#### RAW DATA
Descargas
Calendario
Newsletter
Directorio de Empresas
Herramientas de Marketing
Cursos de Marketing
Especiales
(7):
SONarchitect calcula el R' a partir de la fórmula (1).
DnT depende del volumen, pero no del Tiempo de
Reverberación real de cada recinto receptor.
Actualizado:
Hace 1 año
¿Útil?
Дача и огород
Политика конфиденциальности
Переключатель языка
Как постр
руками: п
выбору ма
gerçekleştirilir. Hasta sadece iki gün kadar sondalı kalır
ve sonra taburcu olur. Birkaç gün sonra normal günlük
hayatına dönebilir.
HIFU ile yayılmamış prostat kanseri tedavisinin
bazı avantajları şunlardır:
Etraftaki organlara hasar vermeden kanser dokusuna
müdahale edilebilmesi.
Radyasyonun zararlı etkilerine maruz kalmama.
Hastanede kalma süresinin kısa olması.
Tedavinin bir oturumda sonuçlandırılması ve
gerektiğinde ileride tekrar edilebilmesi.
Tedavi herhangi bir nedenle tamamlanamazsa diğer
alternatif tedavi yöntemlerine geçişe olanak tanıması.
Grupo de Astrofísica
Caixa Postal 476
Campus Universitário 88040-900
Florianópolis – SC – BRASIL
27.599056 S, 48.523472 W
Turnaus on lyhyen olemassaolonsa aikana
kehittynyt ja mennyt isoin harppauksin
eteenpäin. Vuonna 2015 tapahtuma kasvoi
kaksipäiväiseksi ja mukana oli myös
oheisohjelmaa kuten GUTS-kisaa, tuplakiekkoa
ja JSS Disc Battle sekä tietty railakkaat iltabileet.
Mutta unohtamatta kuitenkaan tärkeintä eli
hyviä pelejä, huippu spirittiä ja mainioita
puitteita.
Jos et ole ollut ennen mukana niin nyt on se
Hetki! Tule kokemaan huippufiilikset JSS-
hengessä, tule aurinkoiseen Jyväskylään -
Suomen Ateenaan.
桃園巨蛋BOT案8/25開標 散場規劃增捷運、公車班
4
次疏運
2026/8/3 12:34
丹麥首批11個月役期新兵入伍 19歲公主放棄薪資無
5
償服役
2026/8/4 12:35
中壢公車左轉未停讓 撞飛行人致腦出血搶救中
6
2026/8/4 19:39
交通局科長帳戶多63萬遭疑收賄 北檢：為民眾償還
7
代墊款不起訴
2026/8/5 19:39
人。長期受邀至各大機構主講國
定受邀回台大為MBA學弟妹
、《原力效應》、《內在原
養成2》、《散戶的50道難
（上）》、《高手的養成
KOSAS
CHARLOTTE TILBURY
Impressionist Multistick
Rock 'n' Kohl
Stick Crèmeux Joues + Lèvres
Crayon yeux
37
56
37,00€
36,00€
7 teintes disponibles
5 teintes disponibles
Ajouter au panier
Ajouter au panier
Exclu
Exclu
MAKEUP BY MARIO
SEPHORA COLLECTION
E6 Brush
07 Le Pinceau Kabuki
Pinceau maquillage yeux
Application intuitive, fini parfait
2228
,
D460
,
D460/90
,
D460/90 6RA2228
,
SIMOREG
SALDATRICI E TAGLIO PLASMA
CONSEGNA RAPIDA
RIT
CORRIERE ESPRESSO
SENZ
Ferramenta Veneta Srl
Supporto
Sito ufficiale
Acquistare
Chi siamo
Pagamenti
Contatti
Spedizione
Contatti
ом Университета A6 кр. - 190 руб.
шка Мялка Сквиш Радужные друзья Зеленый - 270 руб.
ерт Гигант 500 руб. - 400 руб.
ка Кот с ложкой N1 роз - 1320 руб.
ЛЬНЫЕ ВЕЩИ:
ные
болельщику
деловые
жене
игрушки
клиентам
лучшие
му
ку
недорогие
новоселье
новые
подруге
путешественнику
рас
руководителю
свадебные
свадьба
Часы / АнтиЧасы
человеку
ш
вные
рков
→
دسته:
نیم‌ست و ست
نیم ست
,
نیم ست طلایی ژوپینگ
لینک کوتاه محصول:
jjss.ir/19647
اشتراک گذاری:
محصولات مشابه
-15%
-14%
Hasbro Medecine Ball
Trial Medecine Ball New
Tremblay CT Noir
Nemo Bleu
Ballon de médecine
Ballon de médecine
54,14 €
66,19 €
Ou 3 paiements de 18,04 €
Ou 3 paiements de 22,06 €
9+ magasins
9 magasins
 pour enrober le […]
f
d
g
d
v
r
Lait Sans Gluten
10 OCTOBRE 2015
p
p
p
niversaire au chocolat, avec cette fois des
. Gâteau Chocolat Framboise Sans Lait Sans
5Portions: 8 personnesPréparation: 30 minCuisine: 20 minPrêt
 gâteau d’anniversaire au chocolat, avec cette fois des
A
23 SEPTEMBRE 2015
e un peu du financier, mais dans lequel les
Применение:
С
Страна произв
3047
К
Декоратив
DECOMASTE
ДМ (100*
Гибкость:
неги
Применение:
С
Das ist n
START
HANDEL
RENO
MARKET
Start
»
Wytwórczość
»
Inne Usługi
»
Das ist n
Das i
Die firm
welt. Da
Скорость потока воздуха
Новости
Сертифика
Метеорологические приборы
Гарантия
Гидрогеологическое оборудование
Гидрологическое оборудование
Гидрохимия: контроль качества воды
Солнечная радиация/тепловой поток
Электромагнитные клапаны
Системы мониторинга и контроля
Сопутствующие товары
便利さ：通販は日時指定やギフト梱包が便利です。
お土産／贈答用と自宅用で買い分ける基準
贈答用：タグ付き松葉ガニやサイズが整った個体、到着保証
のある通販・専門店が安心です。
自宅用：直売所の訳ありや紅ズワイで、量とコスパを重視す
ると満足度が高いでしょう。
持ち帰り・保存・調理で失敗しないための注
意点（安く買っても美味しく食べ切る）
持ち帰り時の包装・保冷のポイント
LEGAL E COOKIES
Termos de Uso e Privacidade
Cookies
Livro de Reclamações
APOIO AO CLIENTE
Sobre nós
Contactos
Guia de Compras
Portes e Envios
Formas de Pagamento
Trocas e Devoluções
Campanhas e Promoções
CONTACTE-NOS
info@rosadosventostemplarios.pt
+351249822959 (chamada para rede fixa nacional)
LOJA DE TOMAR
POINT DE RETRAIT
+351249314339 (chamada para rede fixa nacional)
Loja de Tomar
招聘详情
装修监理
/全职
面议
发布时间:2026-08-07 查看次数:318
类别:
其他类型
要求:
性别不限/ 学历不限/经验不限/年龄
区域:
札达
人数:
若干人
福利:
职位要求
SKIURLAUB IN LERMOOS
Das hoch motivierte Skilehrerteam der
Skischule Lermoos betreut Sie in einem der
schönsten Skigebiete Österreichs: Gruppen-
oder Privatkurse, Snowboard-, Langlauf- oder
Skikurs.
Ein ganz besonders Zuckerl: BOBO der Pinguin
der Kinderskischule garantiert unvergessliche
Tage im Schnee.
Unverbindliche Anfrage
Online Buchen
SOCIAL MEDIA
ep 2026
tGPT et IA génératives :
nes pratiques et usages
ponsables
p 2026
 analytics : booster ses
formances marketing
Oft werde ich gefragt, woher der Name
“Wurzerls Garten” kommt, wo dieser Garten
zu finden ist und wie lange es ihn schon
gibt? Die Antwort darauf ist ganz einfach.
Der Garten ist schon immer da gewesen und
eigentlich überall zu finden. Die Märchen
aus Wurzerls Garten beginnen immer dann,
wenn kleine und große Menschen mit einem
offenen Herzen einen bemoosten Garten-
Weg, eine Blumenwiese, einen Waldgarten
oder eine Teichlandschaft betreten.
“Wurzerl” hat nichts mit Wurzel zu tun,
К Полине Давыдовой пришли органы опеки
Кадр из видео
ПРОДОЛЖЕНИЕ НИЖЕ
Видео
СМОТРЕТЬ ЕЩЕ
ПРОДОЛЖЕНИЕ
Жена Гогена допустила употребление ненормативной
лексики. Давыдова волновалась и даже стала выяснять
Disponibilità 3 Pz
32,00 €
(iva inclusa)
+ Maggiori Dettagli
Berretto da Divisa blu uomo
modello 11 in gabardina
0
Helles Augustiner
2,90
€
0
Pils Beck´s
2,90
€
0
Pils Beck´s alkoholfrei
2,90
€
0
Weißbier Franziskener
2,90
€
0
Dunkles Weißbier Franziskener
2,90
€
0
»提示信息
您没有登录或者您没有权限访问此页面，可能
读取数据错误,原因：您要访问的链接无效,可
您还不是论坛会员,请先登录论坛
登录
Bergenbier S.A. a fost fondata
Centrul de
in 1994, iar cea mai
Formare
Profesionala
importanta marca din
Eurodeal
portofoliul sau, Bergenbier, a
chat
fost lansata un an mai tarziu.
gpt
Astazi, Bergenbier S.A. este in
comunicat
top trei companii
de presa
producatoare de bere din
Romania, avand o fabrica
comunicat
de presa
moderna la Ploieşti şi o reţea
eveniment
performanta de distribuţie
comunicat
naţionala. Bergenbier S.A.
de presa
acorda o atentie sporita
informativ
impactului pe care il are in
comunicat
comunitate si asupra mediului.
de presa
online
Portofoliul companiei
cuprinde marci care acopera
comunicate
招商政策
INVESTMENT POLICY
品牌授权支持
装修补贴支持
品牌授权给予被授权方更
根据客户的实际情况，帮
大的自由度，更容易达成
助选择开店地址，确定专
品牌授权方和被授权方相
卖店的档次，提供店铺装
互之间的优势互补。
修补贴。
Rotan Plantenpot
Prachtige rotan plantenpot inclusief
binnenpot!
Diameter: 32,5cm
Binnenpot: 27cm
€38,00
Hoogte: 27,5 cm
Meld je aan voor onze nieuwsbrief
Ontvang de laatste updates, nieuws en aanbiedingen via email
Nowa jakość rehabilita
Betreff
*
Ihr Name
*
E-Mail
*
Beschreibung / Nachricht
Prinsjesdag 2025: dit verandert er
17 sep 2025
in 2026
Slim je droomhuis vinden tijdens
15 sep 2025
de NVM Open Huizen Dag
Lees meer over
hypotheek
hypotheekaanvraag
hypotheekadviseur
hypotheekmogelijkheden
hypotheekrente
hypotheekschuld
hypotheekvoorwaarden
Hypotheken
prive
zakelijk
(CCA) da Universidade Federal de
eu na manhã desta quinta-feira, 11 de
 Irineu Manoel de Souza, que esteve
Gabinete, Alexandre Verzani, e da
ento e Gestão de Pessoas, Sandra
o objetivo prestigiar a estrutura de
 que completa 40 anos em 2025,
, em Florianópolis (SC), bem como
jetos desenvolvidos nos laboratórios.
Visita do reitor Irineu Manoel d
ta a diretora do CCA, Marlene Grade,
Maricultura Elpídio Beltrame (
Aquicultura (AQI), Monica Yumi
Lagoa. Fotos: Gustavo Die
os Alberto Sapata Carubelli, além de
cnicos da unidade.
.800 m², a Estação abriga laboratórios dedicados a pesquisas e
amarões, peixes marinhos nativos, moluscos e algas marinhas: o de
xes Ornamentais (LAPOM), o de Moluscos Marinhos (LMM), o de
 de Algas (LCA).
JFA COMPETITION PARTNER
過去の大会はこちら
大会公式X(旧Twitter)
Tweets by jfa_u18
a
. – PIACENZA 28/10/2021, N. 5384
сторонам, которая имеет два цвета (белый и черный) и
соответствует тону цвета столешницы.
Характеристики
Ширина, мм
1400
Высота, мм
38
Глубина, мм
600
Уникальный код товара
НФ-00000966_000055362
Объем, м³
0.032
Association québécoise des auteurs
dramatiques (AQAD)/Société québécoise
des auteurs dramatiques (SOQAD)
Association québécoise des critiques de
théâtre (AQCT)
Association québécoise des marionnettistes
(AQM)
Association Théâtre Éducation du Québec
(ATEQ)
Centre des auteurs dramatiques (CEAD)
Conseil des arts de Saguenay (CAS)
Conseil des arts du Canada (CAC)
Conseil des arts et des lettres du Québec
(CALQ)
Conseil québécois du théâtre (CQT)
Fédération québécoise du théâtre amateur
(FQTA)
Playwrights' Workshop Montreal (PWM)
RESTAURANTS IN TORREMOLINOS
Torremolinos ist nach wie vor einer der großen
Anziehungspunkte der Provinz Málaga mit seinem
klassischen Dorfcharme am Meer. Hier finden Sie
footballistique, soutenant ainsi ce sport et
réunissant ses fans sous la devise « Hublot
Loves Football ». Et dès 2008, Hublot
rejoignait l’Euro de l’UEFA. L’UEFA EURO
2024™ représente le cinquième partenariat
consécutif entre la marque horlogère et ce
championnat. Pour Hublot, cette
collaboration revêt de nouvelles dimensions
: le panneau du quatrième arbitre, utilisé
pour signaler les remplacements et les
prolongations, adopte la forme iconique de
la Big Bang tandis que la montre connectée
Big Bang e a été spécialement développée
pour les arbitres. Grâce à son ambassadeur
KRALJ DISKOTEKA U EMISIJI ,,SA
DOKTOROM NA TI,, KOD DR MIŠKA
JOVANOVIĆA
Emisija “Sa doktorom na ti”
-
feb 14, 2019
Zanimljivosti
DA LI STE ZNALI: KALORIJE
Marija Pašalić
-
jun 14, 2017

#### PROBLEM TO SOLVE
Repeat every line of the data word for word until you have repeated the line that contains "Tedavi herhangi bir", which is the last one to include.

#### COMPLETED TASK
Descargas
Calendario
Newsletter
Directorio de Empresas
Herramientas de Marketing
Cursos de Marketing
Especiales
(7):
SONarchitect calcula el R' a partir de la fórmula (1).
DnT depende del volumen, pero no del Tiempo de
Reverberación real de cada recinto receptor.
Actualizado:
Hace 1 año
¿Útil?
Дача и огород
Политика конфиденциальности
Переключатель языка
Как постр
руками: п
выбору ма
gerçekleştirilir. Hasta sadece iki gün kadar sondalı kalır
ve sonra taburcu olur. Birkaç gün sonra normal günlük
hayatına dönebilir.
HIFU ile yayılmamış prostat kanseri tedavisinin
bazı avantajları şunlardır:
Etraftaki organlara hasar vermeden kanser dokusuna
müdahale edilebilmesi.
Radyasyonun zararlı etkilerine maruz kalmama.
Hastanede kalma süresinin kısa olması.
Tedavinin bir oturumda sonuçlandırılması ve
gerektiğinde ileride tekrar edilebilmesi.
Tedavi herhangi bir nedenle tamamlanamazsa diğer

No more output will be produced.